Once many people learn their relatives came from the Soviet Union, the excitement of researching their past seems to be reduced to anxiety. The challenges feared chill the thrill of what can be learned.

But the thrill is allowing curiosity overtake the anxiety. The search is still possible even if relatives didn’t leave behind many documents from the old country.

Just knowing names, birth years and birth countries of Ukraine, Russia or Belarus, plenty of potential exists to research their lives. The approach just needs to be flipped with starting with what is known and collecting all possible records.

1. Obtain the death and marriage records.

2. If your relatives collected Social Security, search for them in the Social Security Death Index here. Don’t worry if they can’t be found in the database.

3. Apply for photocopies of their original Social Security applications here. The fee is $21. Proving death with death records, obituaries or Social Security Death Index listings is required for anyone who would be less than 120 years old today.

On an application of a friend’s great-grandfather who was born in the early 1900s, the man provided his birth date, birth village, both parents’ names, date
of arrival and previously used names.

4. Search for naturalization records. If they can’t be found online, go to the U.S. National Archives website and e-mail the regional office closest to their residence for the first 5 years in the USA. The office will typically search for their records for free.

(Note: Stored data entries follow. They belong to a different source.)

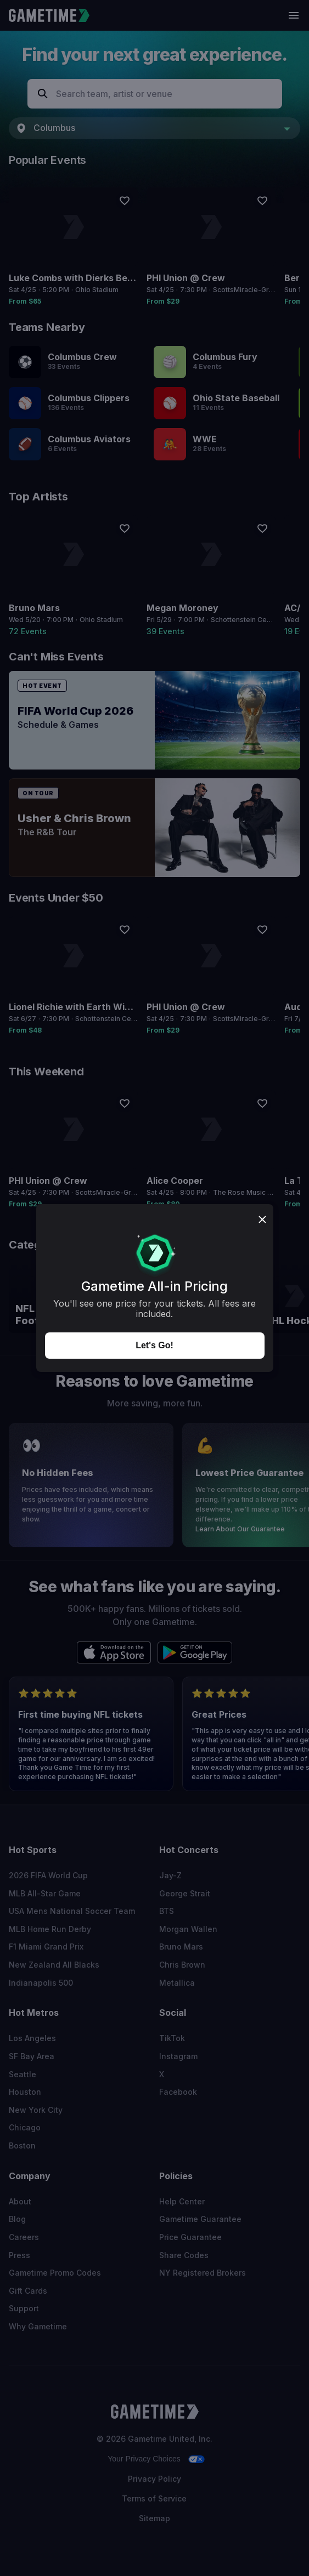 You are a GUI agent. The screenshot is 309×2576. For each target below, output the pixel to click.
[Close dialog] (262, 1220)
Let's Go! (154, 1345) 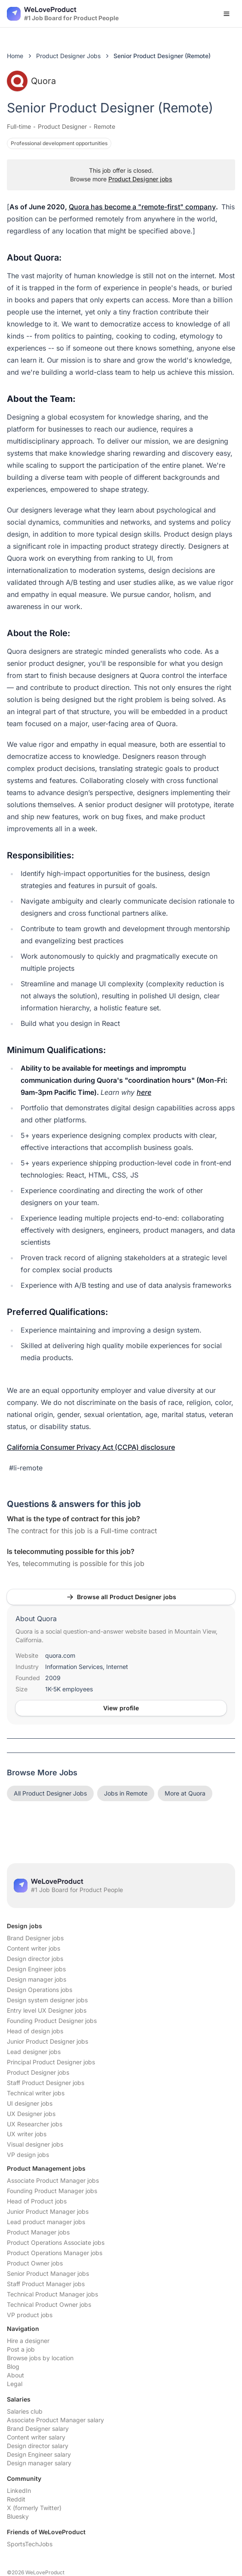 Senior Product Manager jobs (48, 2273)
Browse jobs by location (40, 2358)
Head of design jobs (35, 2031)
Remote (104, 126)
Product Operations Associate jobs (55, 2242)
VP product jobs (29, 2314)
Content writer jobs (33, 1948)
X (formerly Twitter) (34, 2507)
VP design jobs (28, 2154)
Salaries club (25, 2411)
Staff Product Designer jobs (45, 2082)
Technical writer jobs (35, 2093)
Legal (14, 2383)
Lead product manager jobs (46, 2221)
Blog (13, 2366)
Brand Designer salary (38, 2428)
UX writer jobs (26, 2134)
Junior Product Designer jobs (47, 2041)
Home (15, 55)
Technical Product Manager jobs (52, 2294)
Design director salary (37, 2445)
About (15, 2375)
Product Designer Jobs (68, 55)
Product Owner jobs (35, 2263)
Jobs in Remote (125, 1793)
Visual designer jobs (35, 2144)
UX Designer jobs (31, 2113)
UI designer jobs (29, 2103)
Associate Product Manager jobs (53, 2180)
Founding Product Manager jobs (52, 2190)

5. Find the passenger records online or order reproductions here for $10. (If they arrived at Ellis Island, try this free database.) This may seem like duplicating information already found on other documents, but passenger records may include other unknown relatives. Every piece of information is important.

6. Search for Alien Case Files (the golden gem of information) on your relatives for free here. If your relatives’ surnames are uncommon, just search the surnames. The ordering information is listed on the bottom of the clicked link.

7. If your relatives weren’t found in that database and arrived between July 1, 1924 and 1975, the U.S. Department of Citizen and Immigration Services Genealogy Program may have files on them. Click here for more information on  its records. The search is $65 per person and each file costs another $65. If you can afford the fees, it’s worth checking whether records are available on your relatives.

8. Make sure to download or print out any new information. Even if a document says your relatives came from a different place than noted on other documents,  it’s important to keep that information. Your relatives may have struggled with spelling their birthplace in English.

Once you have collected all the documents, use the new information to search online databases.  If you weren’t as successful as hoped on one relative, try the first six steps on siblings. Don’t give up.